BlackStar 2025: Hallowed Ground

A festival screening at the Kimmel Center. All images courtesy of BlackStar Projects

Philadelphia’s beloved festival for Black, Brown, and Indigenous filmmakers explores themes of inheritance and artistic lineage

At BlackStar, everyone is colluding to envision the future of filmmaking. The beloved Philadelphia film festival operates like a spirited convening in which industry veterans and first-time cinephiles gather to watch films by Black, Brown, and Indigenous filmmakers. The programming this year, as always, was robust in both thematic interconnectedness and quantity. Each day offered panels, screenings, and opportunities to prioritize wellness. It continued its longstanding recognition as the “festival to be at” among my cohort of film lovers. It was wonderful to run into faces old and new and politic in front of the various screening venues at the festival. This spilled into the city of Philly itself, going with groups to get coffee or lunch, cross-compare notes about what we saw, and engage in the kinds of unbridled cinephilia that allow you to achieve deeper interrogations of the form. The festival invites curiosity and camaraderie to absorb, to critique, to get a feel for the trajectory of Black, Brown, and Indigenous cinema and the artists creating it.
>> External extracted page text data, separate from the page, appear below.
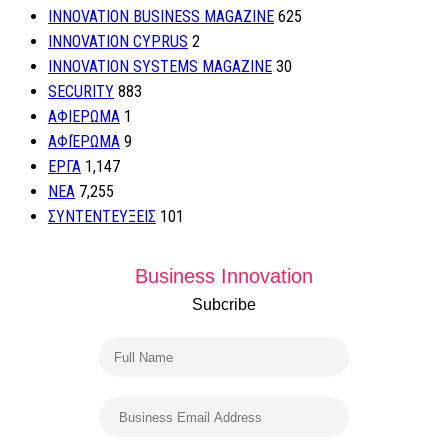
INNOVATION BUSINESS MAGAZINE
625
INNOVATION CYPRUS
2
INNOVATION SYSTEMS MAGAZINE
30
SECURITY
883
ΑΦΙΕΡΩΜΑ
1
ΑΦΙΈΡΩΜΑ
9
ΕΡΓΑ
1,147
ΝΕΑ
7,255
ΣΥΝΤΕΝΤΕΥΞΕΙΣ
101
Business Innovation
Subcribe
Waiting in line for a screening could mean striking up conversation with documentary filmmaker Ada Gay Griffin or your former cinema studies classmate.

The importance of BlackStar is not lost on me as the industry slowly recedes in prioritizing the voices of marginalized folks in a world sliding into fascism. BlackStar’s continued expansion into year-round programming through BlackStar Projects—the Philadelphia Filmmaker Lab’s $50,000 production grants for local filmmakers, the print journal Seen, the William and Louise Greaves Filmmaker Seminar—suggests the festival’s evolution from annual gathering into sustained infrastructure. At the festival, the sixth BlackStar Pitch awarded US$75,000 in production funds to a documentary filmmaker (this year’s winner was Kya Lou, for Hysterical). Early career filmmakers, many of them previously supported by BlackStar, returned to the program alongside those who carved a path for them to exist, such as Black cinema legends Zeinabu irene Davis and Charles Burnett, who presented restorations of their respective masterpieces, Compensation (1994) and Killer of Sheep (1978). 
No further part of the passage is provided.